The Apocryfan (12)

Continued from: http://weirdmonger.blogspot.com/2006/10/apocryfan-11.html

 

 

 

Part II

The Coming of the Augusthog

Denise Dumond – as the seasons slid by into the aging garb of years – could often be found haunting the customer’s catchment area of Robert Smee’s fish stall at the entrance to Bonnyville Pier.  She had a crush, one she did not admit to herself nor to her best friend, June Derleth.  Perhaps June herself was caught up in the same inadmissible crush, although it is difficult to believe they didn’t privately talk about it, if in code.  Summer Visitors of even younger ages and persuasions, could also be found uncharacteristically indulging in healthy fish feasts having persuaded their parents or other older escorts to patronise Robert’s stall.  Indeed , since the clearance of ‘the rubbish of dreams’ epoch by time-wasters, Summer Visitors no longer came to Bonnyville singly, but now in increasing droves, much to the help of its otherwise insular economy … putting paid, too, to all the journalistic concoctions of near-collapse of coastal communities that had done a tour of semi-belief in recent years.  The blue ‘train’ was ever athrob with happy flag-wavers on each of its pointless curvets down the prom and back again. These smiling faces were now known collectively as Day-Trippers. Meantime, young local women like Denise and June often found it difficult to recognise the pigeon-holes wherein they should file the self-nobodies they found extending clawholds of personality within themselves during the growing-up process. Day-trippers were immune to any benighted features that seemed to be prevalent in coastal communities of Warm England. Denise was one of the local doctor’s daughters, who carried her class as well as her ethnicity with a proud sweep of her mane.  She knew her father was central to Bonnyville life.  June was nearly in the same class as Denise, her father, Mr Derleth, being one of the town’s few traders, who had run a clock and watch shop (recently diversified into much else) in the High Street.

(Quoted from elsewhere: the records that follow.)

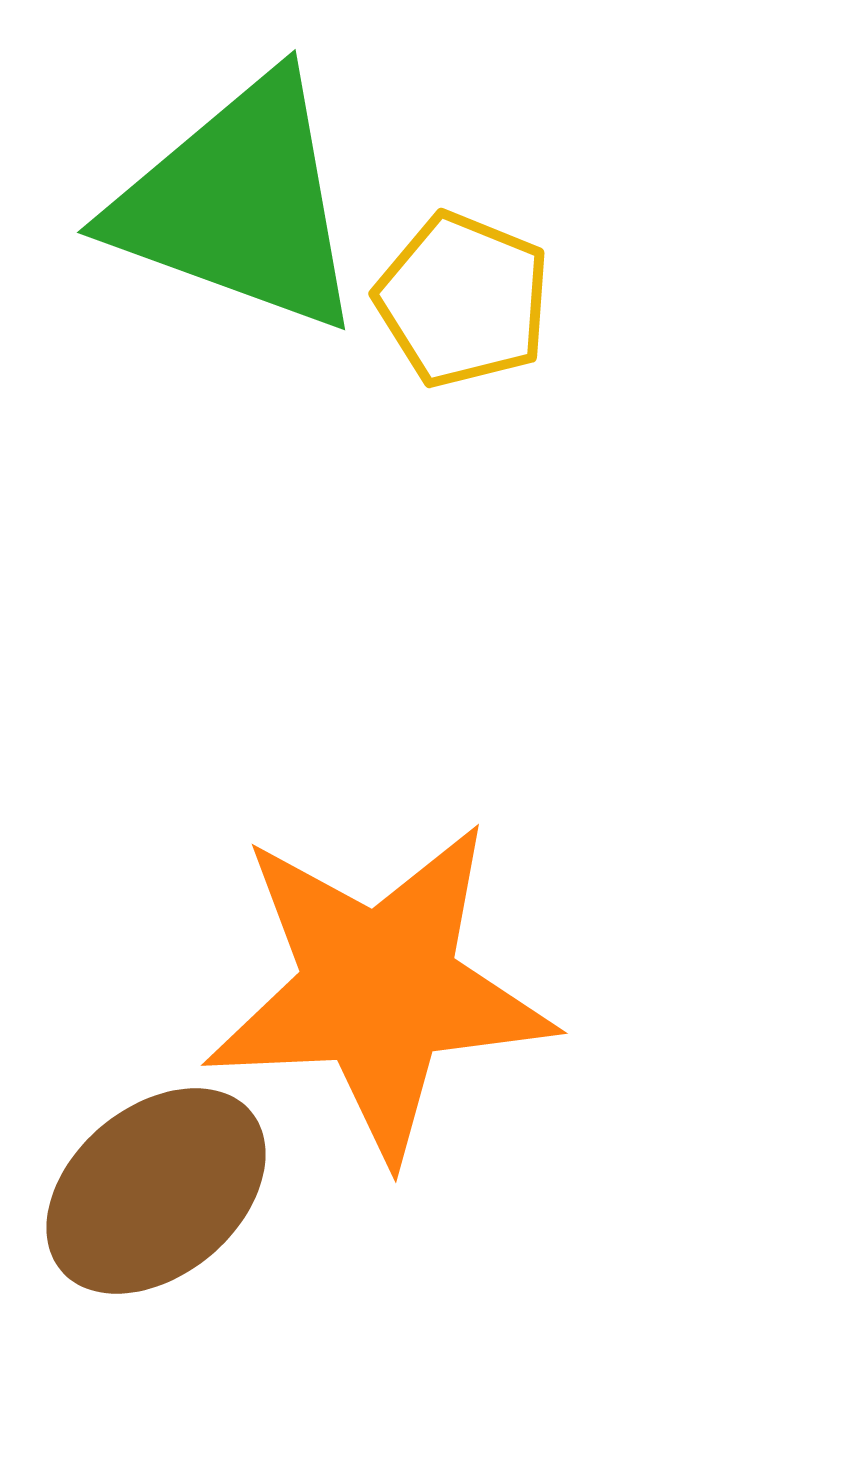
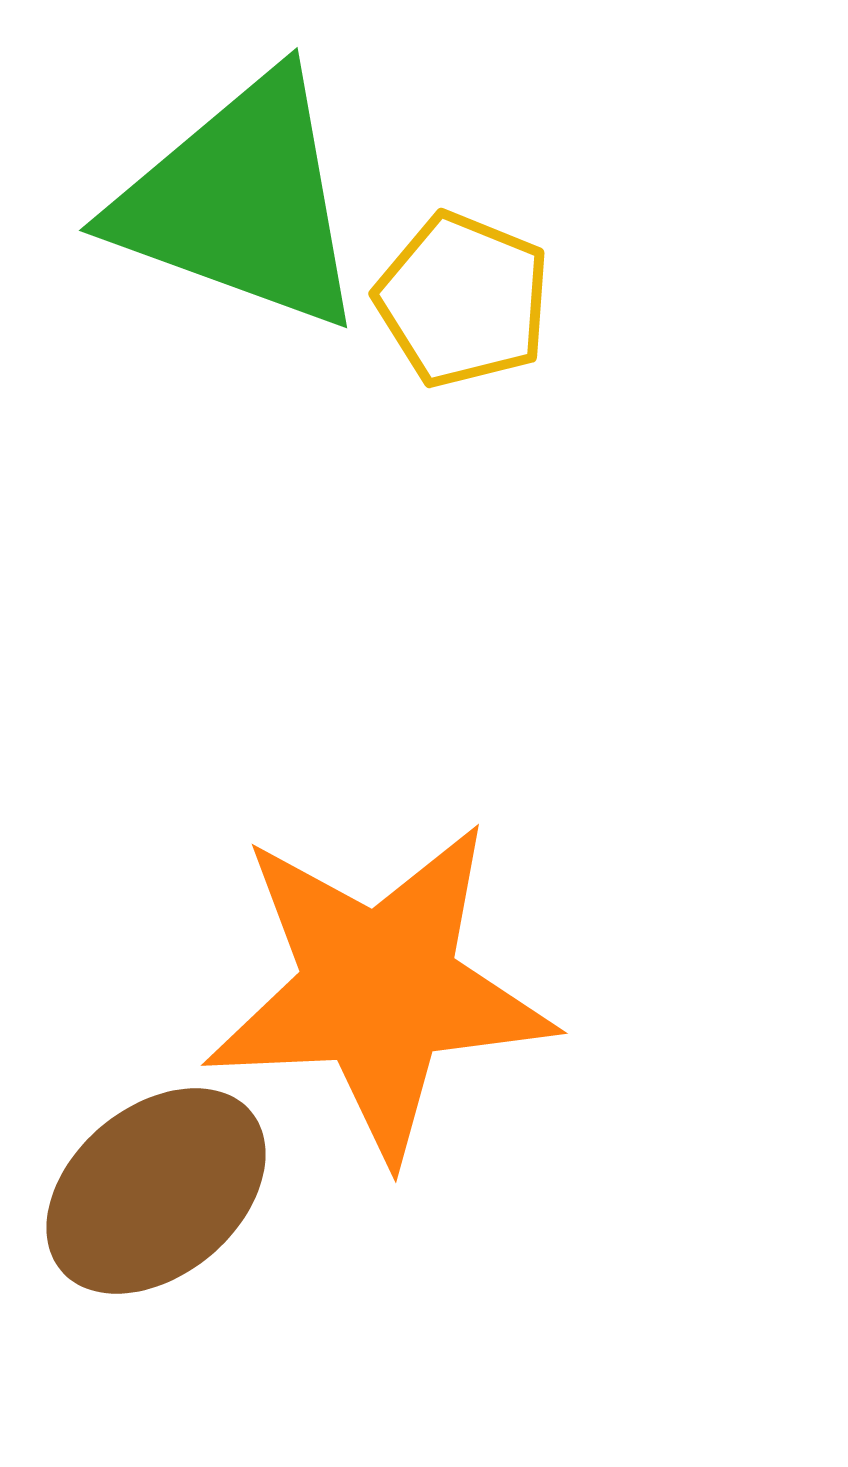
green triangle: moved 2 px right, 2 px up
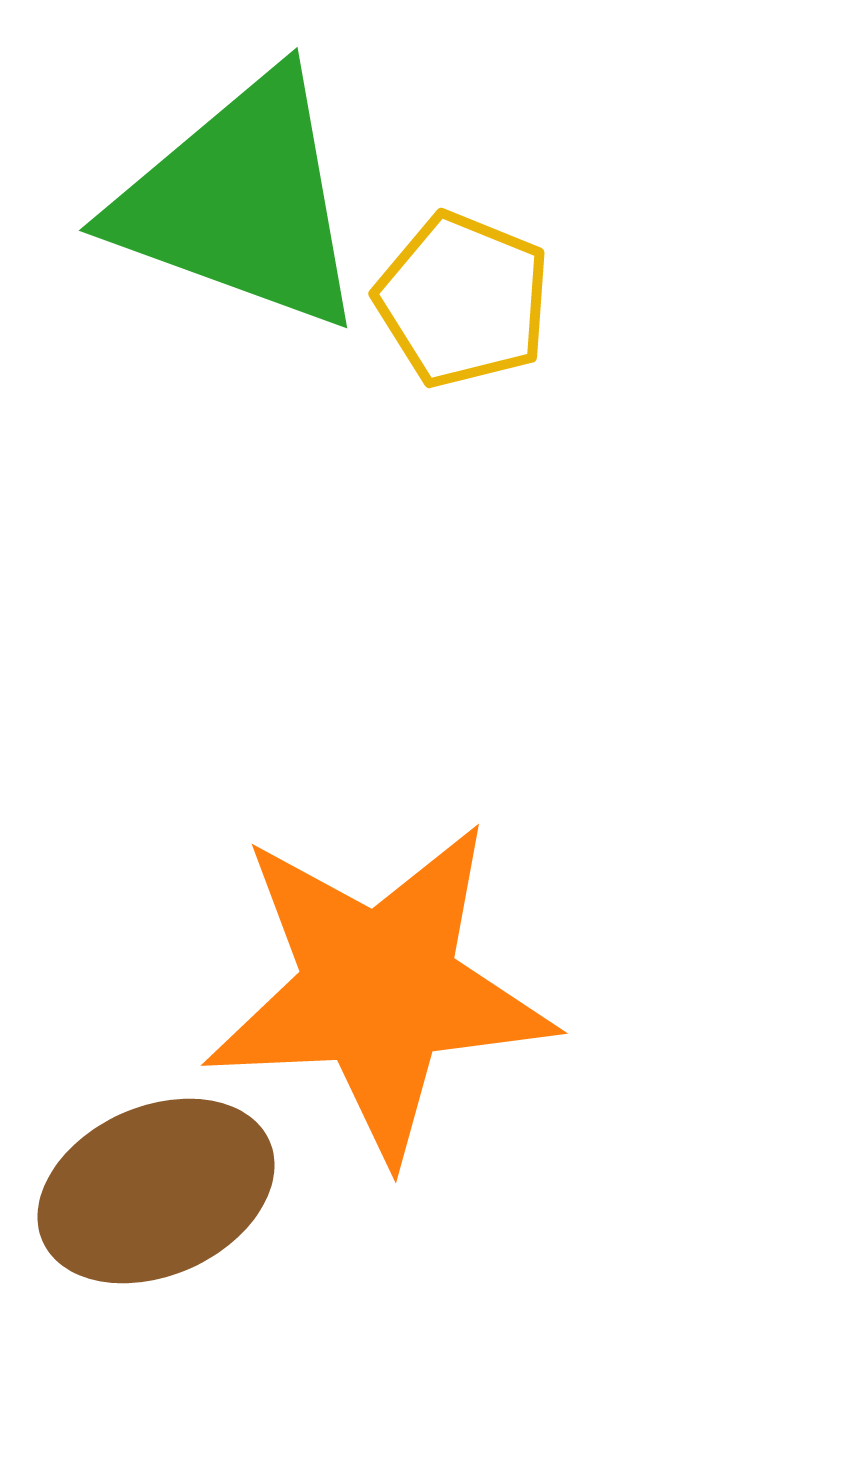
brown ellipse: rotated 16 degrees clockwise
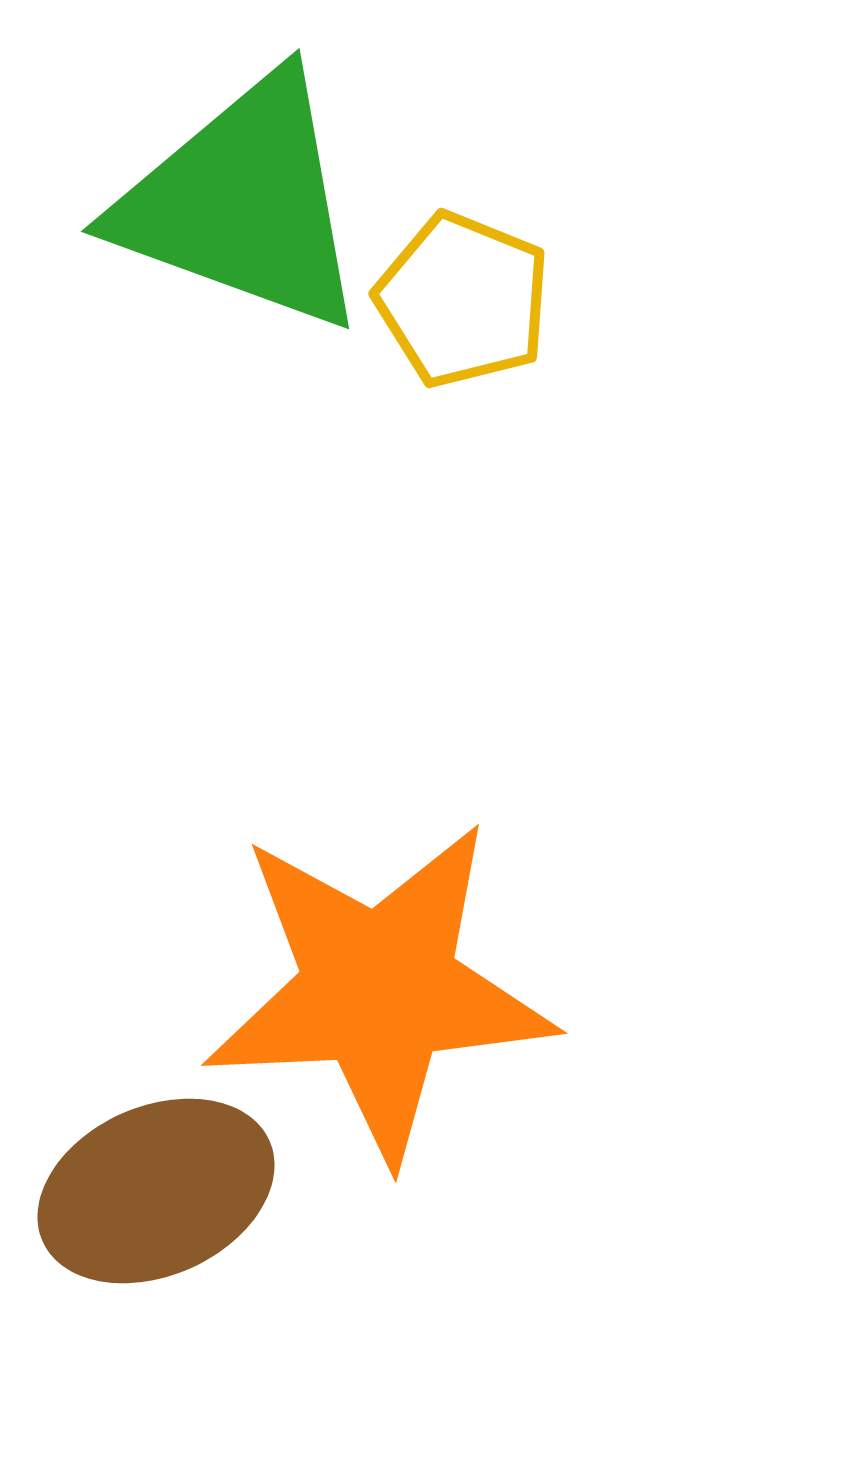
green triangle: moved 2 px right, 1 px down
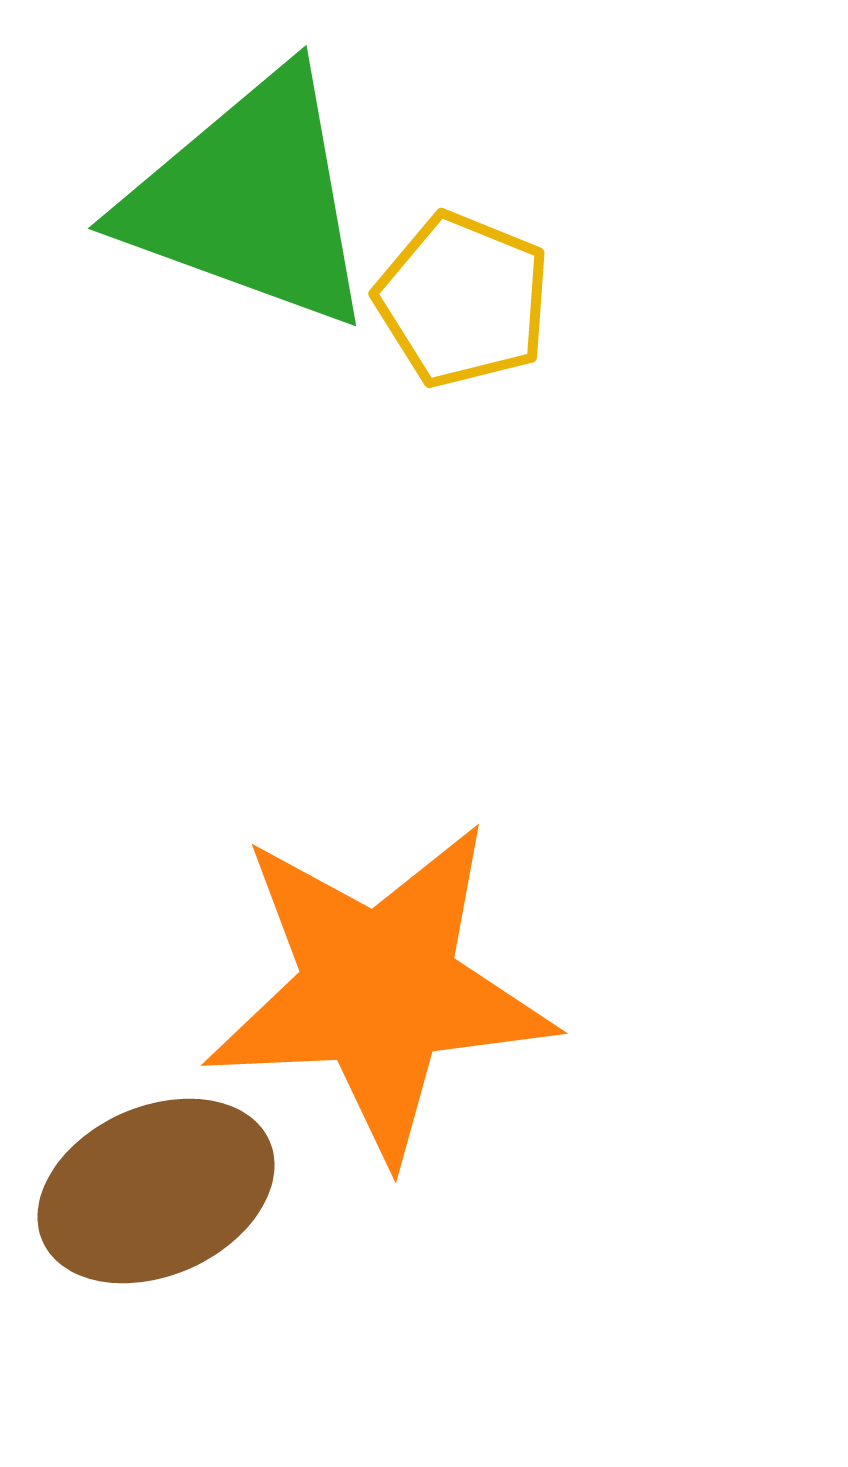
green triangle: moved 7 px right, 3 px up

Things got mixed up, concerns at cross-purposes with frivolities, demarcation lines tangled by whatever viewpoints were available at the time any view was taken.  Today, for example, Robert Smee had a large catch of snoutfish to purvey.  His was a rather loosely-termed ‘business’ – a makeshift slimy stall or  trestle-table  which he erected after having himself personally fished the catch in a small boat, between a dinghy and a trawler.  He had one male member of staff, who accompanied him and cut incisions into the snouts to make them more presentable on the ‘slab’, indeed more cosmetically palatable.  This other man did not help on the stall itself, for similar reasons. He merely vanished into wherever he had first emerged at the early calling of the ever earlier sun. Not until recently had Robert been able to fish so openly, but following the lifting of life-style quotas, he could now cast-off with pride into the tissue of lies that dawn prefigured as sunny weather, chasing his own fishtail, as it were, just as monsoons bred off Holland only to emerge without warning here on the North Sea coast of Eastern England.  The snoutfish had grown plumper with the changing conditions, so any risks were worth forgetting.  Robert was rather intrigued by the two girls who chatted him up during the stall hours.  They looked too young to be out of school.  It rather gave him a sense of masculine power but he understood full well how important it was for him to resist temptations in the current climate.  He was relieved to be able to deceive himself into believing they were only down here for art lessons - with him and his stall merely unpaid life-models.  Ah well, he might need a doctor one day.  If not a watch.  He looked at his bare wrist.  No need to fish further than the topmost tides of timelessness, where there was plenty to catch already without reaching deeper.